++++ DATA PROVIDED ++++
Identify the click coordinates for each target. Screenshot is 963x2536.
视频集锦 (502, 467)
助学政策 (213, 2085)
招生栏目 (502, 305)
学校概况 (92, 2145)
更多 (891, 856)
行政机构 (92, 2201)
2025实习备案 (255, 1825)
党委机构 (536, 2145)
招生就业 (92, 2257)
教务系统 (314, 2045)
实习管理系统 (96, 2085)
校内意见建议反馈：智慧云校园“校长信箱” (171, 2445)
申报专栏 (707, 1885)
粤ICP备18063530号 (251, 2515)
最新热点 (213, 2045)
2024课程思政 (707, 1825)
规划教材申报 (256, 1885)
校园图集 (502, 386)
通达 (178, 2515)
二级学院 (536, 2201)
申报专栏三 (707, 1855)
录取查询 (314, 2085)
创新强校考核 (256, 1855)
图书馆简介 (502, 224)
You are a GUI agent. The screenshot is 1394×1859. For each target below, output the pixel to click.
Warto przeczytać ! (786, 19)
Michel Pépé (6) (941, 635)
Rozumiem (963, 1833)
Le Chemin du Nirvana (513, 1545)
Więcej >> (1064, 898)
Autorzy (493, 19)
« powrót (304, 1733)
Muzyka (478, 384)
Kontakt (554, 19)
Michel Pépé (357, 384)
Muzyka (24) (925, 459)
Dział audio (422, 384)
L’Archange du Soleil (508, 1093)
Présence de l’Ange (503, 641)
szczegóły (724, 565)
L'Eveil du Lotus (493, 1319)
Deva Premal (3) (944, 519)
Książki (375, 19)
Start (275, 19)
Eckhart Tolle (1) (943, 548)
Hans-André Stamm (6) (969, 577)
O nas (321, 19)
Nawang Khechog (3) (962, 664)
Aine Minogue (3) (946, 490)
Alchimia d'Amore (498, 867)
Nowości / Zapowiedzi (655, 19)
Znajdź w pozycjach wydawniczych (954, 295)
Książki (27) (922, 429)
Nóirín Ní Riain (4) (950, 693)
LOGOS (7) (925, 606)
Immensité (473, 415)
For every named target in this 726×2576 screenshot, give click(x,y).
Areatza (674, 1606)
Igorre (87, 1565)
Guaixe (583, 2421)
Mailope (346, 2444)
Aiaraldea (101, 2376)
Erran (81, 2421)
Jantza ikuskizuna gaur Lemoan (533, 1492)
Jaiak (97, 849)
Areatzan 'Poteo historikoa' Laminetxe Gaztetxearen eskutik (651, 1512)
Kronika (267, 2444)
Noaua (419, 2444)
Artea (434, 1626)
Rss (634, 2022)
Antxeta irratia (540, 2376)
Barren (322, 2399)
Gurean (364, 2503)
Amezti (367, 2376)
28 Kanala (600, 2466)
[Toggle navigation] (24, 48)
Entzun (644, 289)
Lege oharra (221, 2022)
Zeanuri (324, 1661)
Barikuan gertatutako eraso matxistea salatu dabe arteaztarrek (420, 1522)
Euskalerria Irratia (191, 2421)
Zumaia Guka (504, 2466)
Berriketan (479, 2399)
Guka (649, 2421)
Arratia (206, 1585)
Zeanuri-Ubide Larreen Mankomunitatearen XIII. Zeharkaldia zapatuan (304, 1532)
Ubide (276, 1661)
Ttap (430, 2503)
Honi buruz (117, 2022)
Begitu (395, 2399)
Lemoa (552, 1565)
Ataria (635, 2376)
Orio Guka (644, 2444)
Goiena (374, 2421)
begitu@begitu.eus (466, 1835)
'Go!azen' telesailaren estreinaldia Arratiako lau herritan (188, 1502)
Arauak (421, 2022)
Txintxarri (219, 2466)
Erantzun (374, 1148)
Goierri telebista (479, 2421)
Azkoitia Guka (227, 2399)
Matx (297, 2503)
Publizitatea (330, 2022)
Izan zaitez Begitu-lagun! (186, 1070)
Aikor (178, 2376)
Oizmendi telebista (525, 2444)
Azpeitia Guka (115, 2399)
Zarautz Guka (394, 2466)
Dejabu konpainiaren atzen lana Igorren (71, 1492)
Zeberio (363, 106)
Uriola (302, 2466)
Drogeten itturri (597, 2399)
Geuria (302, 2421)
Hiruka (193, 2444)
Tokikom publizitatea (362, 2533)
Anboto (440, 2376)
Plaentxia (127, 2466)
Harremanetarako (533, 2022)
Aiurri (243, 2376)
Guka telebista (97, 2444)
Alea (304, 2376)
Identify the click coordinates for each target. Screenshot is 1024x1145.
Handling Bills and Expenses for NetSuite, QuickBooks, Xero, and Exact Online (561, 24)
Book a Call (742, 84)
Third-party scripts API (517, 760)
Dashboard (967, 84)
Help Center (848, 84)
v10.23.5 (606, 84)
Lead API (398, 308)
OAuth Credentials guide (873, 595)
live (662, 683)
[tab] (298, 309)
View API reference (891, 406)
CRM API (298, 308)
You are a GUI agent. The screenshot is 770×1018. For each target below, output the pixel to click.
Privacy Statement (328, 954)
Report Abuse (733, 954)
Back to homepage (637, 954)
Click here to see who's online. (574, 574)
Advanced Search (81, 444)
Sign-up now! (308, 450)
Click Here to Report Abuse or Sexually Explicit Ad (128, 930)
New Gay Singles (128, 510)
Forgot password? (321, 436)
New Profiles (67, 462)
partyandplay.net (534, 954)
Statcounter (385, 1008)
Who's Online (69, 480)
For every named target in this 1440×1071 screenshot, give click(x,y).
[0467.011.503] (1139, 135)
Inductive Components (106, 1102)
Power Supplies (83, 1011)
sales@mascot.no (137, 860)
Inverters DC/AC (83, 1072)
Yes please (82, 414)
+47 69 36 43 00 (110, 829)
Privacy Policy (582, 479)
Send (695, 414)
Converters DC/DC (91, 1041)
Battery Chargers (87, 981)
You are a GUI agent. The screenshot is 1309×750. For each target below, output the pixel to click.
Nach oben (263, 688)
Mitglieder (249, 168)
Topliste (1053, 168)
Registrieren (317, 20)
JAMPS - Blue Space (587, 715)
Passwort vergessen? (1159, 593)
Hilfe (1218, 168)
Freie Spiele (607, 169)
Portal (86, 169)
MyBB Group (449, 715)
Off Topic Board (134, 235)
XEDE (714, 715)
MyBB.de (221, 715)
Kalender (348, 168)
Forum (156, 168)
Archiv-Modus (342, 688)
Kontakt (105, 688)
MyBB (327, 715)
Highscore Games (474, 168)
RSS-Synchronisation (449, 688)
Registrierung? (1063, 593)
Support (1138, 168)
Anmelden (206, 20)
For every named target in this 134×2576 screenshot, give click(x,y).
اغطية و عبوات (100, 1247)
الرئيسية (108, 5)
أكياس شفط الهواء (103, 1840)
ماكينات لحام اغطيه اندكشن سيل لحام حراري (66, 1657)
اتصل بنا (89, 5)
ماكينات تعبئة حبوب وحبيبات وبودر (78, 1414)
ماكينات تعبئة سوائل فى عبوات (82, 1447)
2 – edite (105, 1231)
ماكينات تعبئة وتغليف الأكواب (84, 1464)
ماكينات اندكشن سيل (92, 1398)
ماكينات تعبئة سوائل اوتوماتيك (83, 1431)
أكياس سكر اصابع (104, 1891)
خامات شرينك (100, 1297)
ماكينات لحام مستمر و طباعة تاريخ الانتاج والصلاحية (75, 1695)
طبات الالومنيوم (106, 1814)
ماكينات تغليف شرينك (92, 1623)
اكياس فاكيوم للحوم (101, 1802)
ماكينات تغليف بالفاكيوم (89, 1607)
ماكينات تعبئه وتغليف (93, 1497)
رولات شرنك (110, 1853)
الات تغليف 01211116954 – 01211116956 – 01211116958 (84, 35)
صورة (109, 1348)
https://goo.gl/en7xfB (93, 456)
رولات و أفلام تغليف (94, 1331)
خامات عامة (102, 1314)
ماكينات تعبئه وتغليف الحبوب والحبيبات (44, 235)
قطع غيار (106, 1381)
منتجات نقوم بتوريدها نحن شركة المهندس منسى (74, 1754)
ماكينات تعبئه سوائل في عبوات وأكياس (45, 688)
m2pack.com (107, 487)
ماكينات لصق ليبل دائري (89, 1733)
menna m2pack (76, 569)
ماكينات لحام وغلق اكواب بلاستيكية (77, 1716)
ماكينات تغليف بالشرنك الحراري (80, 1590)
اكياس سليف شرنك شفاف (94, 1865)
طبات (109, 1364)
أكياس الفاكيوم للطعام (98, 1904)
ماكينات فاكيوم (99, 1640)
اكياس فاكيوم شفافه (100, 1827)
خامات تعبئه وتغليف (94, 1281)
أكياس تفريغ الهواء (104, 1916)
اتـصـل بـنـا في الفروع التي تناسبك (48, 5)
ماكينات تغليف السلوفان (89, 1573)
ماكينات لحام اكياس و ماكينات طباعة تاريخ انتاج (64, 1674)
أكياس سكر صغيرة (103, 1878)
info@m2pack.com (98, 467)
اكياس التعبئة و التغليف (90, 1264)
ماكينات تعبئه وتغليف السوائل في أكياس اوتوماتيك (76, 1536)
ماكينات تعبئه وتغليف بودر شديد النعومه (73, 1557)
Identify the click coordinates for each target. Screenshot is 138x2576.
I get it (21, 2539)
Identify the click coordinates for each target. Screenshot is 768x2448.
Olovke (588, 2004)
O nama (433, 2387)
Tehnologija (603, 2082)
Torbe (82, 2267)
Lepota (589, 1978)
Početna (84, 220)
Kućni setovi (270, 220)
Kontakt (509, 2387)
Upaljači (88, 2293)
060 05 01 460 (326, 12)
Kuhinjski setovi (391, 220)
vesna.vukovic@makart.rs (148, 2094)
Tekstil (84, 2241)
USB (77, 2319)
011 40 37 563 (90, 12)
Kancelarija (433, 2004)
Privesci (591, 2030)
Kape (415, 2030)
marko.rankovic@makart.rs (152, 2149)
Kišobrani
++++
WHAT YOU SHOULD DO: How many lines in these records hold the string "every"? Reply with the number alone.

ANSWER SPACE: 3